It goes without saying that the nation should legislate no new commitments to offshore oil drilling without first getting to the bottom of the colossal BP disaster in the Gulf of Mexico. That means investigators, lawmakers, and the public at large need to really grapple with the Deepwater Horizon mess.
In this respect, lawmakers need to understand what technical things went wrong and get a grip on what regulatory failures played a role. But beyond that—and hardest—all of us need to take from this debacle a little more serious appreciation of the unavoidable costs of our oil addiction. Along these lines, it remains quite mystifying that President Obama only last weekend began to tie what Brad Plumer over at The New Republic’s blog, The Vine, calls “the nasty side effects of our fossil fuel addiction”—from massive spills to the risks of catastrophic climate change—to a broader case for energy reform and moving the country away from oil. This is a teachable moment after all.
Which brings us to the drifting Kerry-Lieberman climate and energy bill, now stuck in limbo in the Senate, as reports Darren Samuelsohn of ClimateWire.
Strange to say, the much-debated offshore drilling provisions in Kerry-Lieberman represent a critical opportunity to act on the current teachable moment and tie further fossil fuel use once and for all to energy system transformation.
How’s that? Well, providing appropriate safety and regulatory provisions can be fashioned, the Senate bill’s drilling title represents an important opportunity to make a necessary point as well as generate substantial revenue to drive the energy system innovation needed to help the nation decarbonize its economy and wean itself from fossil fuels.

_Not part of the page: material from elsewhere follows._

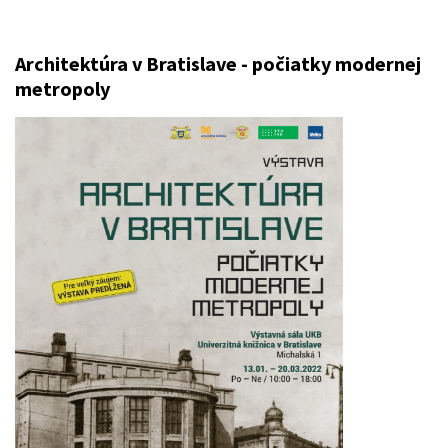
Architektúra v Bratislave - počiatky modernej
metropoly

To be sure, it’s unclear appropriate safeguards for further drilling can be designed and equally unclear whether the Kerry-Lieberman bill will actually move. But if the legislation does proceed, any concessions on drilling in the bill should be strongly tied to a hard requirement that any lease revenue associated with offshore drilling along the nation’s coasts be invested directly in energy efficiency and clean energy innovation.
Such a link, as it happens, was first proposed by a 2009 GOP plan to put hundreds of billions of new oil and gas royalties into a trust fund to accelerate clean energy innovation that would help make clean energy cheap and truly help wean America from its carbon dependency.
But at any rate, such a stipulation makes powerful practical as well as symbolic sense. Data from the U.S. Energy Information Administration show that, in terms of their oil and gas yield, “access to the Pacific, Atlantic, and eastern Gulf [offshore] regions would not have a significant impact on domestic crude oil and natural gas production or prices before 2030.”
However, as Jesse Jenkins and Yael Borofsky of the Breakthrough Institute have noted, what could make a difference would be to invest the tens of billions in potential federal revenue from oil and gas royalties in efforts to accelerate clean tech innovation and deployment and so help America develop the affordable clean energy sources needed to truly diversify its energy mix and secure our freedom from oil. In short, it’s not so much the oil and gas itself that would make a difference in addressing the nation’s energy needs but the potential associated revenue, which would help to address the nation’s serious need to find the wherewithal to apply from $15 billion to $25 billion a year, each and every year, to clean energy innovation activities.
And if such a trade of drilling for cleantech revenue sounds mercenary, I plead guilty out of desperation. After all, as I noted during a panel session at last week’s compelling Brookings forum “Energy and Climate Change 2010: Back to the Future,” the nation has not done so well with providing for sufficient energy innovation, either through the regular appropriations process or through the allotment of cap-and-trade emission permit revenue within its “comprehensive” climate bills. In the former case, Congress simply comes up short on the dollar levels; in the latter case it keeps “giving away the store” with massive allowance giveaways that severely depress the stream of revenue available for public needs like clean energy innovation. Even now, the Kerry-Lieberman outline will hand some 37 percent of its offshore drilling lease revenue over to coastal states as a disastrous brand of ill-founded “revenue sharing.”
In sum, we desperately need a set of major, dedicated revenue sources for clean energy R&D and deployment and offshore drilling revenue looks like one top candidate. Post-Deepwater Horizon, linking any sort of expanded drilling to clean energy transformation looks is a no-brainer that should be insisted upon.